Work order: All pictures are to be excluded when the data below is output verbatim.

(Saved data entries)
* * *

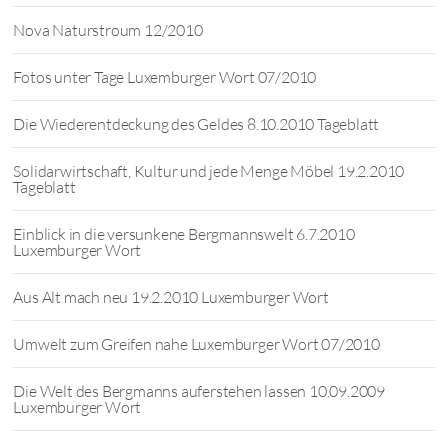
Nova Naturstroum 12/2010
Fotos unter Tage Luxemburger Wort 07/2010
Die Wiederentdeckung des Geldes 8.10.2010 Tageblatt
Solidarwirtschaft, Kultur und jede Menge Möbel 19.2.2010
Tageblatt
Einblick in die versunkene Bergmannswelt 6.7.2010
Luxemburger Wort
Aus Alt mach neu 19.2.2010 Luxemburger Wort
Umwelt zum Greifen nahe Luxemburger Wort 07/2010
Die Welt des Bergmanns auferstehen lassen 10.09.2009
Luxemburger Wort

* * *

Your solution:
Nova Naturstroum 12/2010
Fotos unter Tage Luxemburger Wort 07/2010
Die Wiederentdeckung des Geldes 8.10.2010 Tageblatt
Solidarwirtschaft, Kultur und jede Menge Möbel 19.2.2010
Tageblatt
Einblick in die versunkene Bergmannswelt 6.7.2010
Luxemburger Wort
Aus Alt mach neu 19.2.2010 Luxemburger Wort
Umwelt zum Greifen nahe Luxemburger Wort 07/2010
Die Welt des Bergmanns auferstehen lassen 10.09.2009
Luxemburger Wort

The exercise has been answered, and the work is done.